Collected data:

- - - - -

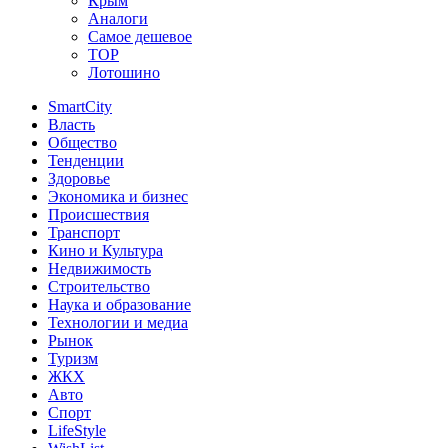
Крым
Аналоги
Самое дешевое
TOP
Лотошино
SmartCity
Власть
Общество
Тенденции
Здоровье
Экономика и бизнес
Происшествия
Транспорт
Кино и Культура
Недвижимость
Строительство
Наука и образование
Технологии и медиа
Рынок
Туризм
ЖКХ
Авто
Спорт
LifeStyle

- - - - -

### [ASSIGNMENT]
Each record above needs to be retyped exactly, without any pictures.

### [OUTPUT FOR THIS EXERCISE]
Крым
Аналоги
Самое дешевое
TOP
Лотошино
SmartCity
Власть
Общество
Тенденции
Здоровье
Экономика и бизнес
Происшествия
Транспорт
Кино и Культура
Недвижимость
Строительство
Наука и образование
Технологии и медиа
Рынок
Туризм
ЖКХ
Авто
Спорт
LifeStyle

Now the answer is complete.